Abstract

This paper investigates the variation in the morphology and interpretation of pseudo-partitive constructions (‘NUM-N1-(of)-N2’) in the Central Bavarian dialect of Vienna, which shows a morphological distinction between ambiguous measure phrases such as two glasses of water: in the referential reading, which refers to two glasses, N1 takes plural morphology, whereas it is morphologically inert in the quantity reading, which refers to an amount of water. While these two readings of measure phrases in pseudo-partitives are cross-linguistically well represented, they are not always morphologically differentiated. The distribution of number marking in Viennese has syntactic (possibility of fronting out of the pseudo-partitive), semantic (availability of the referential vs. the quantity reading, predicate selection), and prosodic consequences (presence vs. absence of word stress on N1).
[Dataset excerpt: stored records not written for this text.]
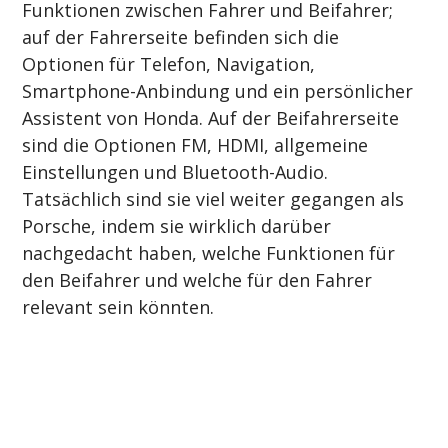
Funktionen zwischen Fahrer und Beifahrer; 
auf der Fahrerseite befinden sich die 
Optionen für Telefon, Navigation, 
Smartphone-Anbindung und ein persönlicher 
Assistent von Honda. Auf der Beifahrerseite 
sind die Optionen FM, HDMI, allgemeine 
Einstellungen und Bluetooth-Audio. 
Tatsächlich sind sie viel weiter gegangen als 
Porsche, indem sie wirklich darüber 
nachgedacht haben, welche Funktionen für 
den Beifahrer und welche für den Fahrer 
relevant sein könnten.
I argue that this is because in the quantity reading, N1 is a morphologically inert functional head μ which takes a numeral and a substance noun (N2) as its arguments and counts the instances of N2 for a given unit of measure, while in the referential reading, the pseudo-partitive consists of two NPs. The variation in number morphology seen in these constructions can be used as a diagnostic for the microvariation and the cartography of complex NPs in Germanic pseudo-partitives, as well as for languages which do not morphologically distinguish between the two readings, like English.